WHAT TO WORK ON:
Copy out the full listing exactly, omitting any picture it contains.

SUPPLIED INFORMATION:
----------------
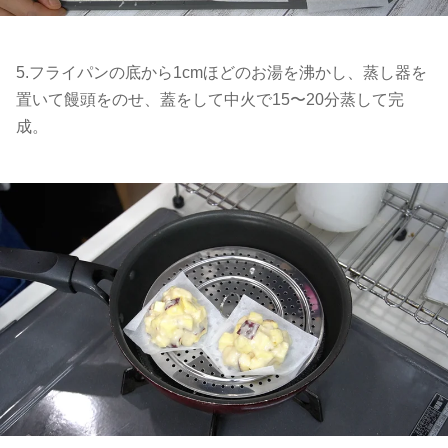
5.フライパンの底から1cmほどのお湯を沸かし、蒸し器を
置いて饅頭をのせ、蓋をして中火で15〜20分蒸して完
成。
----------------
PROBLEM SOLUTION:
5.フライパンの底から1cmほどのお湯を沸かし、蒸し器を
置いて饅頭をのせ、蓋をして中火で15〜20分蒸して完
成。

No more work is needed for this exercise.